L’irréversibilité des choix technologiques

D’un point de vue technique les opportunités d’imitation plus importante du côté des produits que des procédés et le rôle particulier des connaissances factuelles impliqueraient une plus faible irréversibilité des choix technologiques relatifs aux produits que de ceux liés aux procédés. De plus, le know who intervenant dans le développement des comportements innovants de produits et de produits & procédés ne ferait pas directement référence à des objets techniques mais à des savoirs organisationnels. Ce type de connaissance suivrait donc une logique de développement partiellement indépendante de celle des objets techniques qu’elle contribue à faire émerger. Ceci lui conférerait une certaine flexibilité du point de vue de son champ d’application technique rendant donc son redéploiement plus facile.
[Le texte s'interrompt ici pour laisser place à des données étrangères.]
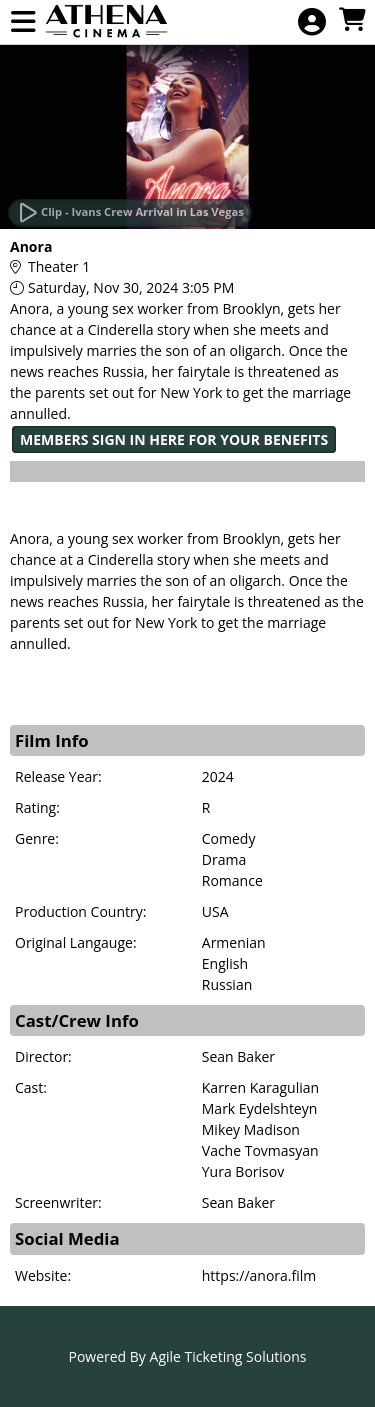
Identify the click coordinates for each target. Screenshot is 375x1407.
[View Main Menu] (23, 22)
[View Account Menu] (312, 22)
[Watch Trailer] (130, 213)
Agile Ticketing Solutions (228, 1356)
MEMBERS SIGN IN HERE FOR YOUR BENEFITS (174, 439)
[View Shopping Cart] (352, 20)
Par ailleurs, ainsi que nous l’avons montré à partir des travaux de Cohen et Levinthal [1990], le développement d’innovations de produits et de produits & procédés implique de surmonter un ’trade-off inward looking outward looking’. Pour ce faire la firme doit assurer le développement concomitant de connaissances pointues et suffisamment diversifiées. Cette diversité permet alors non seulement d’accroître les ’capacités absorptives externes’ présentes mais réduit en même temps les risques ultérieurs de lock-out73. Pour ces différentes raisons il est possible de supposer que les innovateurs de produits et de produits & procédés seraient confrontés à des risques d’irréversibilité plus limités que les innovateurs de procédés.

Notes
73.

lockout’ (Cohen et Levinthal [1989]) : lorsqu’une firme ne développe pas ses capacités absorptives dans un domaine, ses anticipations se figent. Par la suite, lorsqu’une opportunité émerge elle risque de ne pas être perçue ou de ne pas être accessible faute de capacités d’absorption nécessaires pour l’exploiter. La firme est de fait contrainte dans des domaines technologiques spécifiques de par le développement autonome de ses capacités d’absorption. Si elle ne réalise pas suffisamment tôt des investissements pour diversifier ses capacités absorptives dans certains domaines, elle peut par la suite être incapable de rattraper ce retard. Ce phénomène devrait être plus fréquent en cas de trajectoire orientée vers les innovations de procédés puisque ces dernières reposeraient plus sur des compétences spécifiques.